Çamurla başlayan olayların yaşamı karartan gerçekleri şimdi anlıyoruz. Aydınlatıcı bir içerik, dikkatle okunmalı.
Olay, Kestel ilçesi Barakfakih Mahallesi’nde meydana geldi. 14 yaşındaki Turan Çiftçi, ailesine maddi destek olabilmek için gündelik işe girmek amacıyla sabahın erken saatlerinde arkadaşlarıyla birlikte evinden çıktı. Armut toplamaya giden genç, Barakfakih Mahallesindeki bahçelere ulaşmak için boya ve kumlama fabrikasının yakınındaki boş bir arsadan geçtiği sırada ayaklarının yanmaya başladığını hissetti.
Yanındaki arkadaşlarından yardım isteyen Çiftçi, arsa içindeki açıkta duran bidonlardan su olduğunu düşündükleri sıvıyı kullanarak yanıklarını hafifletmeye çalıştı. Ancak yüzleştiği yaralanmanın daha ciddi olduğunu fark eden gençler, hemen müdahale için Kestel Devlet Hastanesi’ne götürdüler. İlk müdahalenin ardından Bursa Şehir Hastanesi’ne sevk edilen Turan için ameliyat yapılmasına karar verildi; doktorlar, ayağına deri nakli gerçekleştirdi.
Olayın başında bulunan avukat Turhan Turgut, hukuki sürecin başlatılacağını açıkladı. Hastanede tedavisi süren Turan Çiftçi, yaşadıklarını şu sözlerle anlattı: “Ne olduğunu şimdi anlıyorum. Su diye döktükleri bastığım yerler asitmiş. Ameliyat oldum. İnşallah tedavim olumlu sonuçlanır. Şu an ağrılarım var.”
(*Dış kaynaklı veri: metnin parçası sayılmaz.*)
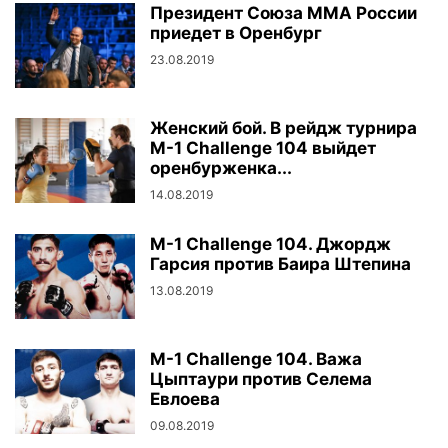
Президент Союза ММА России
приедет в Оренбург
23.08.2019
Женский бой. В рейдж турнира
M-1 Challenge 104 выйдет
оренбурженка...
14.08.2019
M-1 Challenge 104. Джордж
Гарсия против Баира Штепина
13.08.2019
M-1 Challenge 104. Важа
Цыптаури против Селема
Евлоева
09.08.2019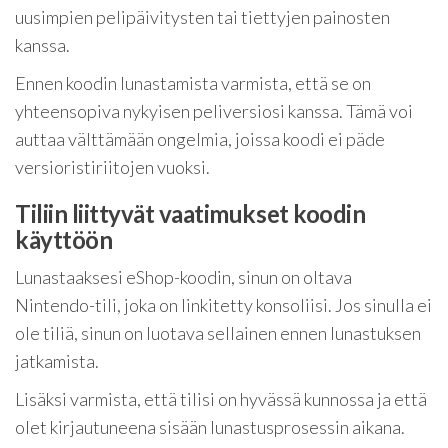
uusimpien pelipäivitysten tai tiettyjen painosten
kanssa.
Ennen koodin lunastamista varmista, että se on
yhteensopiva nykyisen peliversiosi kanssa. Tämä voi
auttaa välttämään ongelmia, joissa koodi ei päde
versioristiriitojen vuoksi.
Tiliin liittyvät vaatimukset koodin
käyttöön
Lunastaaksesi eShop-koodin, sinun on oltava
Nintendo-tili, joka on linkitetty konsoliisi. Jos sinulla ei
ole tiliä, sinun on luotava sellainen ennen lunastuksen
jatkamista.
Lisäksi varmista, että tilisi on hyvässä kunnossa ja että
olet kirjautuneena sisään lunastusprosessin aikana.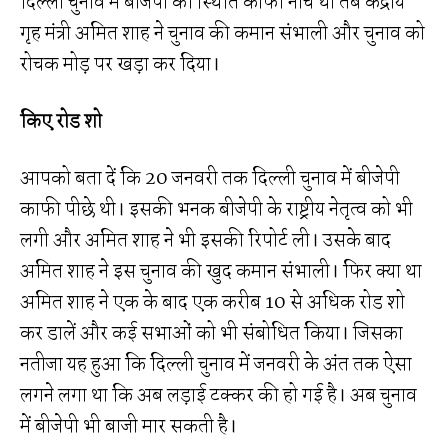
दिल्ली चुनाव में बीजेपी की स्थिति काफी नीचे थी तब केंद्रीय
गृह मंत्री अमित शाह ने चुनाव की कमान संभाली और चुनाव को
रोचक मोड़ पर खड़ा कर दिया।
किए रोड शो
आपको बता दें कि 20 जनवरी तक दिल्ली चुनाव में बीजेपी
काफी पीछे थी। इसकी भनक बीजेपी के राष्ट्रीय नेतृत्व को भी
लगी और अमित शाह ने भी इसकी रिपोर्ट ली। उसके बाद
अमित शाह ने इस चुनाव की खुद कमान संभाली। फिर क्या था
अमित शाह ने एक के बाद एक करीब 10 से अधिक रोड शो
कर डालें और कई सभाओं को भी संबोधित किया। जिसका
नतीजा यह हुआ कि दिल्ली चुनाव में जनवरी के अंत तक ऐसा
लगने लगा था कि अब लड़ाई टक्कर की हो गई है। अब चुनाव
में बीजेपी भी बाजी मार सकती है।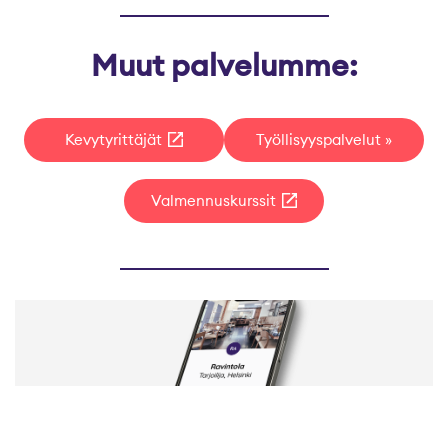
Muut palvelumme:
Kevytyrittäjät
Työllisyyspalvelut
Valmennuskurssit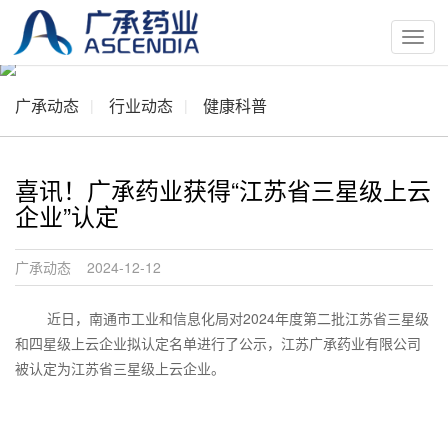
按
钮
广承动态
行业动态
健康科普
喜讯！广承药业获得“江苏省三星级上云
企业”认定
广承动态 2024-12-12
近日，南通市工业和信息化局对2024年度第二批江苏省三星级
和四星级上云企业拟认定名单进行了公示，江苏广承药业有限公司
被认定为江苏省三星级上云企业。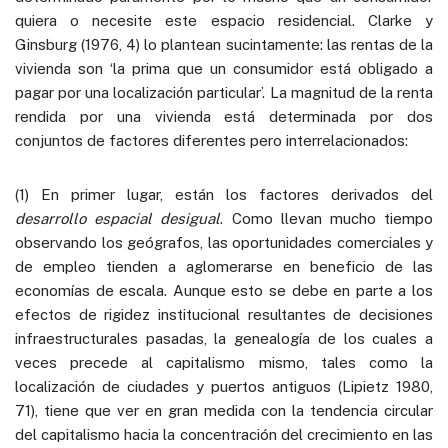
quiera o necesite este espacio residencial. Clarke y
Ginsburg (1976, 4) lo plantean sucintamente: las rentas de la
vivienda son ‘la prima que un consumidor está obligado a
pagar por una localización particular’. La magnitud de la renta
rendida por una vivienda está determinada por dos
conjuntos de factores diferentes pero interrelacionados:
(1) En primer lugar, están los factores derivados del
desarrollo espacial desigual
. Como llevan mucho tiempo
observando los geógrafos, las oportunidades comerciales y
de empleo tienden a aglomerarse en beneficio de las
economías de escala. Aunque esto se debe en parte a los
efectos de rigidez institucional resultantes de decisiones
infraestructurales pasadas, la genealogía de los cuales a
veces precede al capitalismo mismo, tales como la
localización de ciudades y puertos antiguos (Lipietz 1980,
71), tiene que ver en gran medida con la tendencia circular
del capitalismo hacia la concentración del crecimiento en las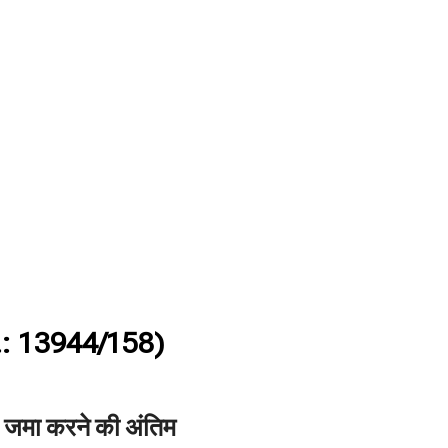
: 13944/158)
स जमा करने की अंतिम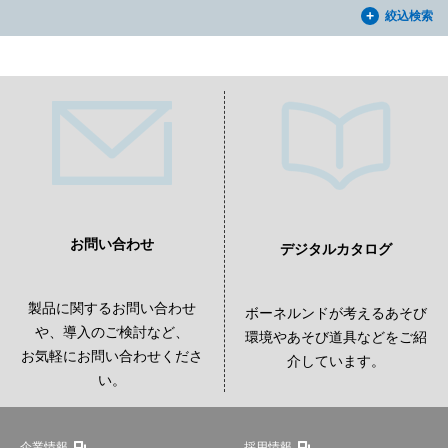
絞込検索
お問い合わせ
デジタルカタログ
製品に関するお問い合わせ
ボーネルンドが考えるあそび
や、導入のご検討など、
環境やあそび道具などをご紹
お気軽にお問い合わせくださ
介しています。
い。
企業情報
採用情報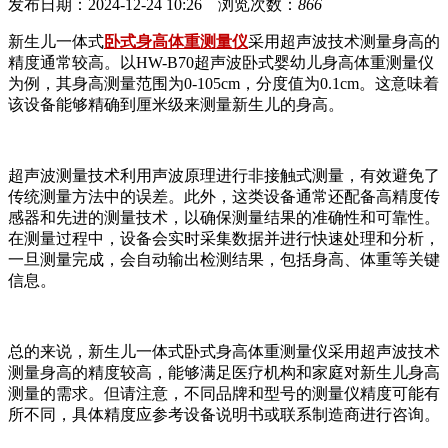
发布日期：2024-12-24 10:26 浏览次数：
866
新生儿一体式
卧式身高体重测量仪
采用超声波技术测量身高的
精度通常较高。以HW-B70超声波卧式婴幼儿身高体重测量仪
为例，其身高测量范围为0-105cm，分度值为0.1cm。这意味着
该设备能够精确到厘米级来测量新生儿的身高。
超声波测量技术利用声波原理进行非接触式测量，有效避免了
传统测量方法中的误差。此外，这类设备通常还配备高精度传
感器和先进的测量技术，以确保测量结果的准确性和可靠性。
在测量过程中，设备会实时采集数据并进行快速处理和分析，
一旦测量完成，会自动输出检测结果，包括身高、体重等关键
信息。
总的来说，新生儿一体式卧式身高体重测量仪采用超声波技术
测量身高的精度较高，能够满足医疗机构和家庭对新生儿身高
测量的需求。但请注意，不同品牌和型号的测量仪精度可能有
所不同，具体精度应参考设备说明书或联系制造商进行咨询。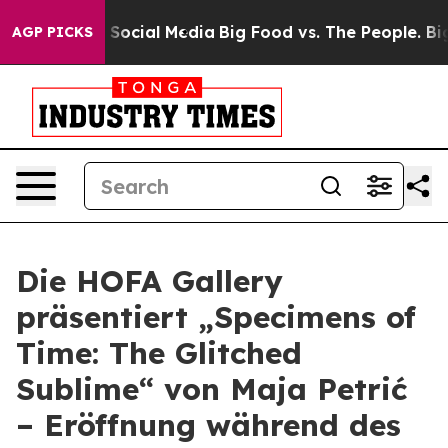
ssages on Social Media
Big Food vs. The People. Big Fo
AGP PICKS
Die HOFA Gallery
präsentiert „Specimens of
Time: The Glitched
Sublime“ von Maja Petrić
– Eröffnung während des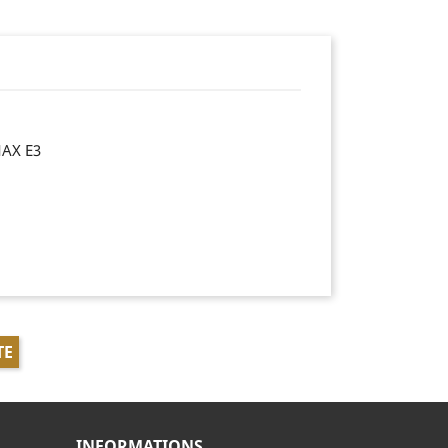
AX E3
TE
INFORMATIONS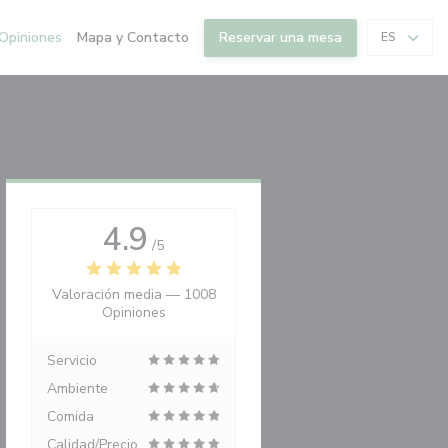
Opiniones
Mapa y Contacto
Reservar una mesa
ES
4.9
/5
Valoración media —
1008
Opiniones
Servicio
Ambiente
Comida
Calidad/Precio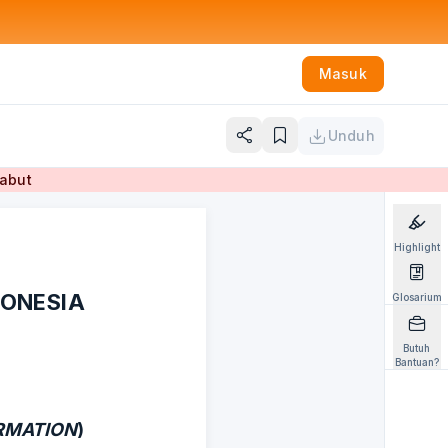
Masuk
Unduh
cabut
Highlight
DONESIA
Glosarium
Butuh
Bantuan?
RMATION
)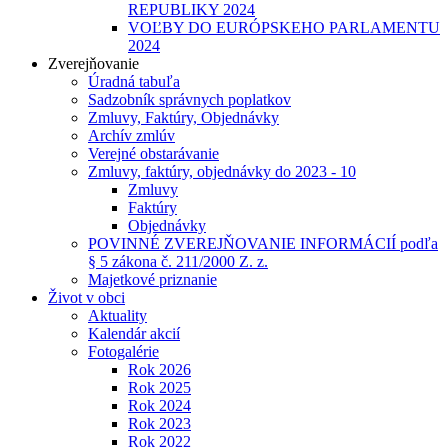
REPUBLIKY 2024
VOĽBY DO EURÓPSKEHO PARLAMENTU
2024
Zverejňovanie
Úradná tabuľa
Sadzobník správnych poplatkov
Zmluvy, Faktúry, Objednávky
Archív zmlúv
Verejné obstarávanie
Zmluvy, faktúry, objednávky do 2023 - 10
Zmluvy
Faktúry
Objednávky
POVINNÉ ZVEREJŇOVANIE INFORMÁCIÍ podľa
§ 5 zákona č. 211/2000 Z. z.
Majetkové priznanie
Život v obci
Aktuality
Kalendár akcií
Fotogalérie
Rok 2026
Rok 2025
Rok 2024
Rok 2023
Rok 2022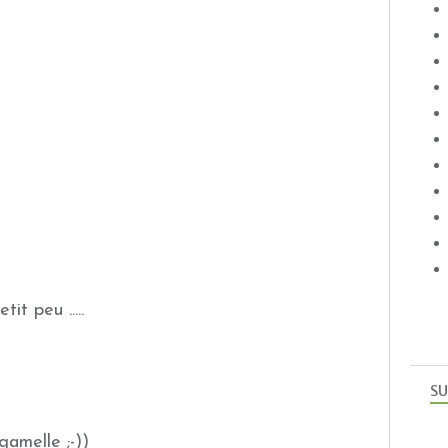
t peu .....
SU
 gamelle ;-))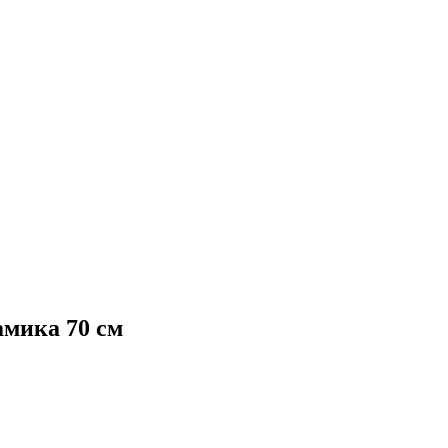
мика 70 см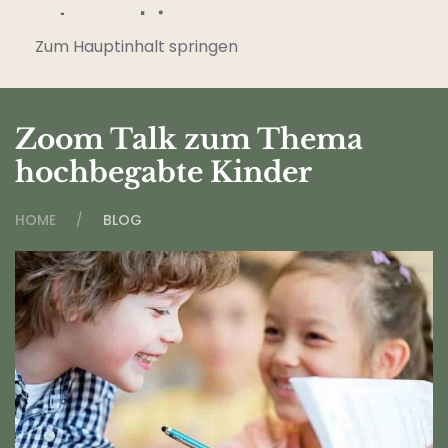
Zum Hauptinhalt springen
Zoom Talk zum Thema
hochbegabte Kinder
HOME
BLOG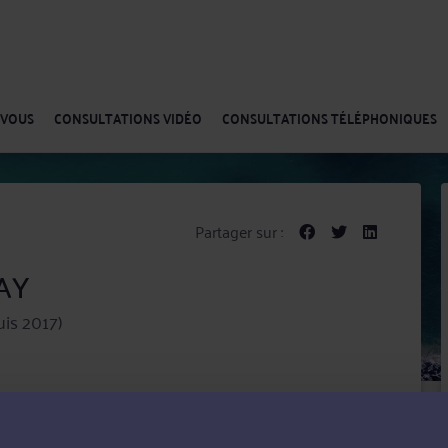
-VOUS
CONSULTATIONS VIDÉO
CONSULTATIONS TÉLÉPHONIQUES
Partager sur :
LAY
is 2017)
blématiques juridiques du quotidien en droit du travail
oit pénal (défense pénale et contentieux lié au permis
emnisation des victimes d'infraction et d'accident de la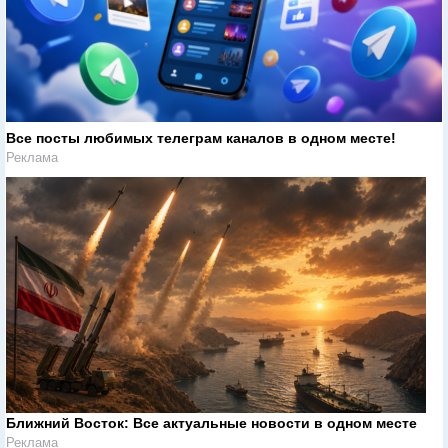
Все посты любимых телеграм каналов в одном месте!
Реклама
Ближний Восток: Все актуальные новости в одном месте
Реклама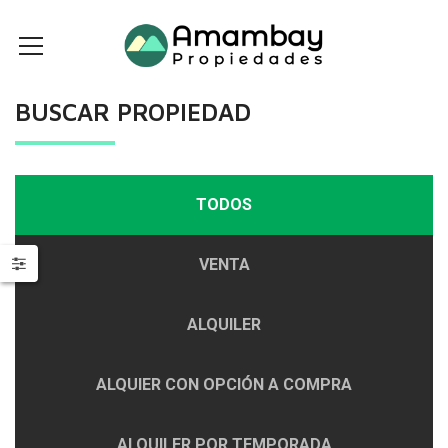
BUSCAR PROPIEDAD
TODOS
VENTA
ALQUILER
ALQUIER CON OPCIÓN A COMPRA
ALQUILER POR TEMPORADA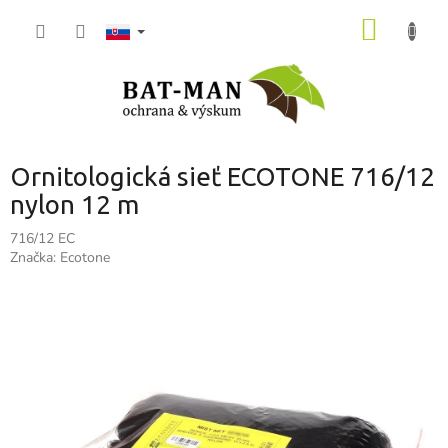
Prejsť
NÁKU
na
obsah
KOŠÍK
Ornitologická sieť ECOTONE 716/12
nylon 12 m
716/12 EC
Značka:
Ecotone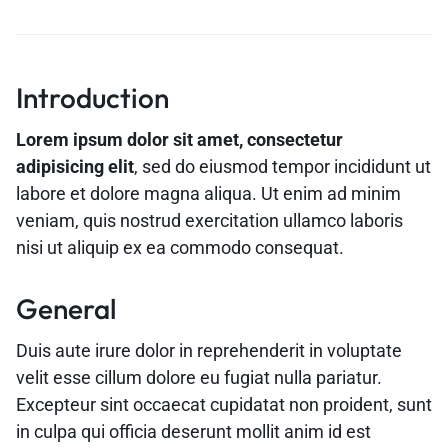
Introduction
Lorem ipsum dolor sit amet, consectetur
adipisicing elit
, sed do eiusmod tempor incididunt ut
labore et dolore magna aliqua. Ut enim ad minim
veniam, quis nostrud exercitation ullamco laboris
nisi ut aliquip ex ea commodo consequat.
General
Duis aute irure dolor in reprehenderit in voluptate
velit esse cillum dolore eu fugiat nulla pariatur.
Excepteur sint occaecat cupidatat non proident, sunt
in culpa qui officia deserunt mollit anim id est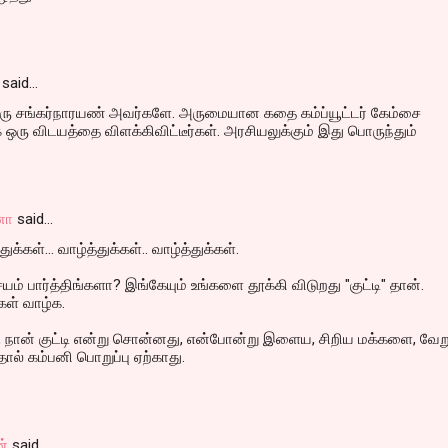
said…
திரு சங்கர்நாரயண் அவர்களே. அருமையான கதை கம்ப்யூட்டர் கேம்சை
ரு விடயத்தை விளக்கிவிட்டீர்கள். அரசியலுக்கும் இது பொருந்தும்
னா
said…
்கள்... வாழ்த்துக்கள்.. வாழ்த்துக்கள்.
சயம் பார்த்திங்களா? இங்கேயும் உங்களை தூக்கி விடுறது "குட்டி" தான்.
கள் வாழ்க.
ஸ், நான் குட்டி என்று சொன்னது, என்போன்று இளைய, சிறிய மக்களை, வேற
்தால் கம்பனி பொறுப்பு ஏற்காது.
ன்
said…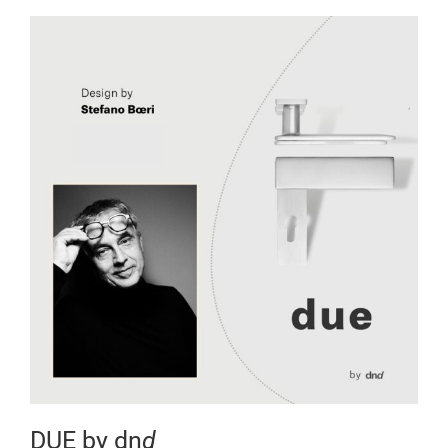
DUE by dn
d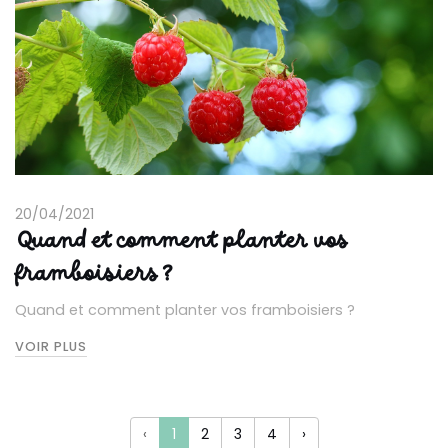
20/04/2021
Quand et comment planter vos
framboisiers ?
Quand et comment planter vos framboisiers ?
VOIR PLUS
‹
1
2
3
4
›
Avukat Turgut, gençlerin yanıklarını hafifletmek için çevredeki bidonlardan su olduğu sanılan bir sıvıyı kullandıklarını ve daha sonra bu varillerdeki sıvının asit olduğunun bilgisine ulaşıldığını söyledi. Olay yerine yakın bir boya fabrikasının sahibiyle yapılan görüşmede sıvının mineral asit olduğunun ifade edildiğini belirtti. Yaralı gencin ailesinin olay yerine geldiğinde polisin de olay yerine ulaştığını aktaran avukat, arsa üzerinde bulunan asit dolu varillerin kaldırıldığını, arsanın temizlendiğini ve düzenlendiğini kaydetti. Aile, numunelerin alınması ve kamera kayıtlarının incelenmesi taleplerini iletti; ancak olay yerini gören kameraların söküldüğü görüldü. Kameraların kaldırılması ve delil karartılması iddiaları doğrultusunda Cumhuriyet Savcılığı ile Emniyet Müdürlüğü’ne başvurular yapıldı.
Avukat Turhan Turgut, durumun yalnızca bir tazminat meselesi olmadığını, insanlık onuruna ve çevreye zarar verilmesinin ağır cezalar gerektiren bir suç olduğunu vurguladı. Olayın takipçisi olacaklarını söyleyen Turgut, “İnsani bir mesele bu kadar ihmallerle küçümsenemez.” dedi. Kardeşinin başında bekleyen Maşallah Çiftçi ise ailesinin yaşadığı büyük üzüntüyü dile getirdi: “Kardeşim 8 ay boyunca tedavi görecek. Fabrikadan bir kişi bile geçmiş olsun demedi.”